* WHAT THE TASK REQUIRES
Retype the records word for word. Skip every image.

Page-level text extractions
□ □ □ □ □ □ □

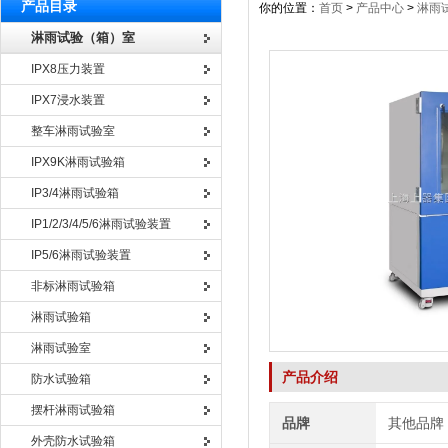
产品目录
你的位置：
首页
>
产品中心
>
淋雨
淋雨试验（箱）室
IPX8压力装置
IPX7浸水装置
整车淋雨试验室
IPX9K淋雨试验箱
IP3/4淋雨试验箱
IP1/2/3/4/5/6淋雨试验装置
IP5/6淋雨试验装置
非标淋雨试验箱
淋雨试验箱
淋雨试验室
产品介绍
防水试验箱
摆杆淋雨试验箱
品牌
其他品牌
外壳防水试验箱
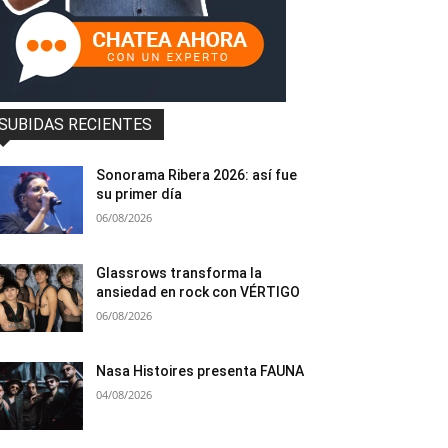
SUBIDAS RECIENTES
Sonorama Ribera 2026: así fue
su primer día
06/08/2026
Glassrows transforma la
ansiedad en rock con VÉRTIGO
06/08/2026
Nasa Histoires presenta FAUNA
04/08/2026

□ □ □ □ □ □ □

* PROBLEM SOLUTION
产品目录
你的位置：
首页
>
产品中心
>
淋雨
淋雨试验（箱）室
IPX8压力装置
IPX7浸水装置
整车淋雨试验室
IPX9K淋雨试验箱
IP3/4淋雨试验箱
IP1/2/3/4/5/6淋雨试验装置
IP5/6淋雨试验装置
非标淋雨试验箱
淋雨试验箱
淋雨试验室
产品介绍
防水试验箱
摆杆淋雨试验箱
品牌
其他品牌
外壳防水试验箱
SUBIDAS RECIENTES
Sonorama Ribera 2026: así fue
su primer día
06/08/2026
Glassrows transforma la
ansiedad en rock con VÉRTIGO
06/08/2026
Nasa Histoires presenta FAUNA
04/08/2026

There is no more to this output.